##### Material provided #####

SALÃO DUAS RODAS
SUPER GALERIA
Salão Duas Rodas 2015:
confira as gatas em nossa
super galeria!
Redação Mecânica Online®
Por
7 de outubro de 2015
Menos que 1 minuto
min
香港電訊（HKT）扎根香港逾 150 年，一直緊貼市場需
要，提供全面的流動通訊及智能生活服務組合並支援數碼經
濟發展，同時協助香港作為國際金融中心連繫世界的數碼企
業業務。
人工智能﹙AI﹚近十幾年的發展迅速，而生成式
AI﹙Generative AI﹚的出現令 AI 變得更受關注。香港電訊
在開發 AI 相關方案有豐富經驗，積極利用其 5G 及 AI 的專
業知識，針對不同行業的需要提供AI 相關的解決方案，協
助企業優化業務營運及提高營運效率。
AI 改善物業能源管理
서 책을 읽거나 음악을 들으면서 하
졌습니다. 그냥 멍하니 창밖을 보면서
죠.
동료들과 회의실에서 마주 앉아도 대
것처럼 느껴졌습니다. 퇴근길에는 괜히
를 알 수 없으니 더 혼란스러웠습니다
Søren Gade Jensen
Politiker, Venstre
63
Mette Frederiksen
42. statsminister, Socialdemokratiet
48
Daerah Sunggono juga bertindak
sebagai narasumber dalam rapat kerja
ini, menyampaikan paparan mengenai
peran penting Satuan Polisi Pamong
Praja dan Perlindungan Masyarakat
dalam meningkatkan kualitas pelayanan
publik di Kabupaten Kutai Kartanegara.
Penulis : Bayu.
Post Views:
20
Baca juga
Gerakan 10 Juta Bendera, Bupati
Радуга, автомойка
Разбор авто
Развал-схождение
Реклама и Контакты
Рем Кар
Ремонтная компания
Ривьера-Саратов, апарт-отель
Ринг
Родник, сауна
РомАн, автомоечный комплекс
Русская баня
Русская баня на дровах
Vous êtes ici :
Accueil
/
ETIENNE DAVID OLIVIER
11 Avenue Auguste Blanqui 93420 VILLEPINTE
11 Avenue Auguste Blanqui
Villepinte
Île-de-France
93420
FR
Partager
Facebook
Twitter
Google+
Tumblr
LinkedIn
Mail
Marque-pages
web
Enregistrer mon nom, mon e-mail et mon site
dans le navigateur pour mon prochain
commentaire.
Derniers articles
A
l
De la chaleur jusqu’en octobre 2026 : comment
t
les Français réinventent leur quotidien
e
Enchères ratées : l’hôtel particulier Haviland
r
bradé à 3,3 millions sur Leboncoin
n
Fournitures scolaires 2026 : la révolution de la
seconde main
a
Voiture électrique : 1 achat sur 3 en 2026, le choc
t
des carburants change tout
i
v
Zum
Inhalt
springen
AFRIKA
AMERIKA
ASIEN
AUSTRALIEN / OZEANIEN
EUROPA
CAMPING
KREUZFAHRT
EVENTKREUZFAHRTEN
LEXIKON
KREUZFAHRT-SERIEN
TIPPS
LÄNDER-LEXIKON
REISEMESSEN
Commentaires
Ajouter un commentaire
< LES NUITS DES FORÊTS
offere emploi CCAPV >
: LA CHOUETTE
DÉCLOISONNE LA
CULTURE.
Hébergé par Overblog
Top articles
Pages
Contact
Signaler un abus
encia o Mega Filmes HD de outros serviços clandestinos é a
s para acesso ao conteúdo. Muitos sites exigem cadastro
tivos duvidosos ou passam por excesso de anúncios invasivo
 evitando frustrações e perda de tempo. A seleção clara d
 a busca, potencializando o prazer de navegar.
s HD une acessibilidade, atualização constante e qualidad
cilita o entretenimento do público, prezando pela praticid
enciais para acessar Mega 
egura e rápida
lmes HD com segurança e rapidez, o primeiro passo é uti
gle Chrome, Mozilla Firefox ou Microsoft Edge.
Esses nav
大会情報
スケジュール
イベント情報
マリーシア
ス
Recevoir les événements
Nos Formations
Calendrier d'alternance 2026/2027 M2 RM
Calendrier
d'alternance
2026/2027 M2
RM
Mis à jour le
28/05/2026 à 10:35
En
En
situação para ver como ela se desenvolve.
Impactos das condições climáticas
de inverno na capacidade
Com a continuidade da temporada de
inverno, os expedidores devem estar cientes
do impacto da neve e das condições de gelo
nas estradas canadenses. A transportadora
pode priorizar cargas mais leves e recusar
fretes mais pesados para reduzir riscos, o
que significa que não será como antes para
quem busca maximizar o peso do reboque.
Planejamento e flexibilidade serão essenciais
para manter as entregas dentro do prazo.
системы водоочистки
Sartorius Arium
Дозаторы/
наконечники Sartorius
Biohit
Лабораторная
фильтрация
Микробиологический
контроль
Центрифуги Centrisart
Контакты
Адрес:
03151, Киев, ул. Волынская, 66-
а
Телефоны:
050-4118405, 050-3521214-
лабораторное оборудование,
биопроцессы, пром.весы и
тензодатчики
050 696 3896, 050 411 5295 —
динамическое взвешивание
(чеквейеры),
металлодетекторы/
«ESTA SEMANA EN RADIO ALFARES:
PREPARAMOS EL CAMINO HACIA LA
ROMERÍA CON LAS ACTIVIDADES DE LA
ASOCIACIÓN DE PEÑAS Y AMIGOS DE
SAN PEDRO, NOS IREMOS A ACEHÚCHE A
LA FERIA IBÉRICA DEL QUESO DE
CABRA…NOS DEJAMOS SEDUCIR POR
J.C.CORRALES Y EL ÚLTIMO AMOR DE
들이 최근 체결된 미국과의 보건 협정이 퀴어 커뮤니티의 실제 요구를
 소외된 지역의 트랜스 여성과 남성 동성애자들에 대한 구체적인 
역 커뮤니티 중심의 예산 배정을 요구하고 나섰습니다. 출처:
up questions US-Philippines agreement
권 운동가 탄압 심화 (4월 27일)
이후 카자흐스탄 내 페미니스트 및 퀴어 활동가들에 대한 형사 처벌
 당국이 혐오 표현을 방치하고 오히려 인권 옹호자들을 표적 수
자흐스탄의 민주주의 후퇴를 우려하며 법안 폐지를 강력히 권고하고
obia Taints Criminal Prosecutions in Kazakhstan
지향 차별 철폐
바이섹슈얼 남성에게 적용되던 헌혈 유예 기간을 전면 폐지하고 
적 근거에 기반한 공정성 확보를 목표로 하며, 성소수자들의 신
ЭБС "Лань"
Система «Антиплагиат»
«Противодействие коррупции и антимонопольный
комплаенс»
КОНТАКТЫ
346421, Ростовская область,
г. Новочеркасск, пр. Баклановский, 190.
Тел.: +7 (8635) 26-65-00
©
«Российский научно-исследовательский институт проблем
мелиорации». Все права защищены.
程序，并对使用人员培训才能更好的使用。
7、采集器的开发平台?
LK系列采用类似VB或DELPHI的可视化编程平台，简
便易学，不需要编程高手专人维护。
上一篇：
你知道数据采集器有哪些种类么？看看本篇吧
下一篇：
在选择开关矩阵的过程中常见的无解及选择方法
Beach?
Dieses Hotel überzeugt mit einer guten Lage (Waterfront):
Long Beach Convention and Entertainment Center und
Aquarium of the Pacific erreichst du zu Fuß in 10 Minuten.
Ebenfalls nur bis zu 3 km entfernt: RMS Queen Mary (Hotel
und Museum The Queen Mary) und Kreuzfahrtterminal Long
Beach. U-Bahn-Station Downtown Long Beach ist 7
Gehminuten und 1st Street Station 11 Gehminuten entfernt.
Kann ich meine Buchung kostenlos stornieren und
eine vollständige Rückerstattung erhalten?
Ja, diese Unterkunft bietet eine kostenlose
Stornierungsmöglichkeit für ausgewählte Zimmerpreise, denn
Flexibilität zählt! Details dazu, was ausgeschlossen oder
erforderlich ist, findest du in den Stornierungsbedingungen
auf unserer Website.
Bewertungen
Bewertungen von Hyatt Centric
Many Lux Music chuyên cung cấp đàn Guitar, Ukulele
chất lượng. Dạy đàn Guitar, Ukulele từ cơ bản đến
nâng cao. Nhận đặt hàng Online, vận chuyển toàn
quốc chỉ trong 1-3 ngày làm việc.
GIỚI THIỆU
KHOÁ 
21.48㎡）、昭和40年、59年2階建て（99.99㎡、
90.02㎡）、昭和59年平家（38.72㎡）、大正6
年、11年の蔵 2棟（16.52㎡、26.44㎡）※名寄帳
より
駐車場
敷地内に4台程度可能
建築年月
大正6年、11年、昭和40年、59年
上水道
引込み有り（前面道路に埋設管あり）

#####

Exercise requirements:
Report how many lines of the data contain the word "entfernt", using the number alone.

Exercise result:
2